Several students matched into prestigious programs, including Johns Hopkins, Mayo Clinic and Cedars-Sinai Medical Center.
"It's such a satisfying feeling seeing the students' hard work over the last four years come to fruition," said Dr. Kevin Moynahan, deputy dean for education at the college. "Match Day has such a high positive energy. Looking around, you see and hear tears and screams of joy. It is very meaningful for students to find out where they matched with their peers, friends and families present. It's really a fantastic celebration of both hard work and a bright future."
Resident-physicians undergo in-depth on-the-job training in their fields under the supervision of practicing faculty physicians. Residency programs vary in length from three years for internal medicine and family practice to eight years for the most specialized of surgeons. Most residencies will begin on July 1.
According to the Association of American Medical Colleges, overall 38.7 percent of medical and osteopathic students end up practicing in the same state where they received their undergraduate medical education. Notably, nearly half of Arizona medical school graduates end up practicing in-state.
UA College of Medicine – Phoenix
Balloons dropped and confetti fluttered to the ground at the Phoenix Biomedical Campus as medical students ripped open their Match Day envelopes.
Tijana Nikolich-Zugich described the experience as the best day of her life.
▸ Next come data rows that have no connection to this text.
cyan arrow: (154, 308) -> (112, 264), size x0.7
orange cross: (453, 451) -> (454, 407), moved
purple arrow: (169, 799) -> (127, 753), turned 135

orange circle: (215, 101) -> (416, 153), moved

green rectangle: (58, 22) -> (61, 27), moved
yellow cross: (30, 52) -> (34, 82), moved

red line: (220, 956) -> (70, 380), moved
She matched into Johns Hopkins Hospital for internal medicine.
"I've been to all three Match Days as a medical student and I've always shared the excitement, but I didn't realize what it really was like until I was opening my own envelope," she said.
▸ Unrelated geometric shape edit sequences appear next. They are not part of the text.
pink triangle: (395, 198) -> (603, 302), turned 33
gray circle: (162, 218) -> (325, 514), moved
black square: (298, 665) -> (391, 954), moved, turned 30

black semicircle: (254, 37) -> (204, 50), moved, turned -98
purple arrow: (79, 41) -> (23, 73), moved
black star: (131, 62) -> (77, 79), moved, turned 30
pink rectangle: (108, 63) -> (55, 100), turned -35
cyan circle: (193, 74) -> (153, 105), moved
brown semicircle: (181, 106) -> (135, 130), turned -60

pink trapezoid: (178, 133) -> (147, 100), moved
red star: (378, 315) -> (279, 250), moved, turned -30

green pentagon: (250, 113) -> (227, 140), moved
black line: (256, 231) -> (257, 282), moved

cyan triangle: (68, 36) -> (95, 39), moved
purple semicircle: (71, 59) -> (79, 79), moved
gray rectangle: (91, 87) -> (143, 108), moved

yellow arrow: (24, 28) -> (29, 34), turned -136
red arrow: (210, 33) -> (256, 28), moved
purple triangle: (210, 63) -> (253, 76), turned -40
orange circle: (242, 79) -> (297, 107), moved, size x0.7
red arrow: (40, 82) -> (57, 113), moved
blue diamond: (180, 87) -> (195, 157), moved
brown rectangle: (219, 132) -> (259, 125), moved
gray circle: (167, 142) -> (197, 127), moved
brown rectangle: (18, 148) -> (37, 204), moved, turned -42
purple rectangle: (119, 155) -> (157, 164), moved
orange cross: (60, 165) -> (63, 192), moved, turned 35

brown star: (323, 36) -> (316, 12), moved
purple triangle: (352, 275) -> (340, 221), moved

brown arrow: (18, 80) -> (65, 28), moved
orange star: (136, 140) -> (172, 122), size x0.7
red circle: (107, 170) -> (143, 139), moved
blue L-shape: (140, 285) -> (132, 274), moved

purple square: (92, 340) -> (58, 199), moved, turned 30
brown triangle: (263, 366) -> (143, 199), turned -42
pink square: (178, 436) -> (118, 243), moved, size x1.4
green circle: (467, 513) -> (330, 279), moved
Nikolich-Zugich completed a B.S. in physiology and a B.A. in gender and women's studies at the UA in Tucson before moving to Phoenix for medical school. She said Hopkins was "1,000 percent my first choice." She did a pulmonary rotation at the Baltimore hospital in June and "fell in love with the culture."
Surrounded by her family's cheers and happy tears, Tabarik Al-Abbadi's letter read "Maricopa Medical Center," her first choice for training in internal medicine and radiology.
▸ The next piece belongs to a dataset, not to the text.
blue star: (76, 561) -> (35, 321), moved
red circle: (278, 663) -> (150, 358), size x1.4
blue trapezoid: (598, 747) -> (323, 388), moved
"I keep re-reading my Match Day letter to make sure it's real," Al-Abbadi said. "I really wanted to be at Maricopa because of the amazing culture and environment, but I thought it was maybe too far-fetched of a dream."
Nine other College of Medicine – Phoenix students matched with Maricopa and another 10 will spend their residencies at Banner – University Medical Center Phoenix.
Fifty-one students will train outside of Arizona, including distinguished programs at Stanford University, Duke University Medical Center, Yale-New Haven Hospital, Emory University School of Medicine, Baylor, Cedars-Sinai Medical Center and UCLA Medical Center.
Dr. Susan Kaib, associate dean of student affairs, congratulated the students and families who successfully matched.
"They have persevered through intensive studies, long clinical hours, rigorous skills training and numerous interviews with the purpose of finding and matching into their perfect residency program," she said. "The Class of 2017 is everything we could have hoped for in a class. They are kind, compassionate, genuine and overall are amazing individuals. They will make excellent future physicians."